Contact lenses are not an easy solution for every person suffering with vision problems. Some eye conditions make wearing contacts a difficult proposition. However, it does not rule out wearing contact lenses altogether. It just means patients need to discuss options with their eye care provider and obtain specialized hard to fit contacts for their specific vision problems.
Reasons for Hard to Fit Contacts
Finding contact lenses that fit and wearing contact lenses in general can be made more challenging when these conditions affect your eyes:
- Dry eyes
- Giant Papillary Conjunctivitis (GPC)
Astigmatism: Astigmatism develops when the front surface of the eye or the lens, inside the eye, is curved differently in one direction than the other. This causes blurred vision and can be difficult to correct because regular (spherical) contacts cannot account for the astigmatism.
Dry Eyes: When eyes become excessively dry, it leads to irritation, burning, redness and blurred vision. Contact lenses can exacerbate these conditions by making it feel like a foreign object is stuck in your eye. Daily disposable contacts are a great option for patient's experiencing dry eyes.
GPC: This is a form of conjunctivitis caused by inflammation on the inner surface of the eyelid. Protein buildup on contact lenses can make this condition worse. Daily disposable contacts are helpful to patients experiencing this condition.
Keratoconus: This is a condition that causes blurred vision when wearing glasses or soft contact lenses. Keratoconus is a progressive eye disease where the cornea becomes thinner and begins to bulge into a cone-like shape. RGP (rigid gas permeable) or other specialty contacts are available in order for these patients to maintain good vision.
Presbyopia: Eyes tend to have a tougher time focusing on close objects as they age. This condition is known as presbyopia. It is a natural part of the aging process.
Solutions for Hard to Fit Contacts
Wearing contacts is not impossible if you suffer from one of the above conditions. You do need to meet with an eye care professional, however, and get prescribed contact lenses that are tailored to deal with your specific vision condition.
Gas permeable lenses are a good solution for patients who suffer from significant astigmatism or Keratoconus. A RGP lens is effective in masking the underlying irregular cornea and functions as the new refractive surface of the eye. RGP contact lenses are custom fitted to an individual's eyes with assistance from a "color map" that depicts the topography of the cornea.
Toric lenses are useful for correcting astigmatism. Since the lens needs to align with the astigmatism it is correcting, toric lenses must not rotate. These contacts are typically custom made to correct a specific amount and type of astigmatism. For that reason, these type of contacts takes longer to make and cost more than traditional spherical contact lenses.

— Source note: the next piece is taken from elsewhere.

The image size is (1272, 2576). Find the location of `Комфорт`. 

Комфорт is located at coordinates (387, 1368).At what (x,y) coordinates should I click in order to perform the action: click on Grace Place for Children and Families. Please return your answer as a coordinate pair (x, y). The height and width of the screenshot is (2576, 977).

Bifocal and multifocal lenses can help remedy presbyopia. Monovision lenses are another option for presbyopia. This type of lenses can have one fitted for distance vision and the other for seeing close objects.
Medicated eye drops can be an effective solution for dealing with dry eyes. They will lubricate eyes enough to make contact lenses more bearable, although a punctual occlusion also can be done to plug the ducts in some extreme cases. GPC symptoms can also be lessened through medicated eye drops or punctal occlusion.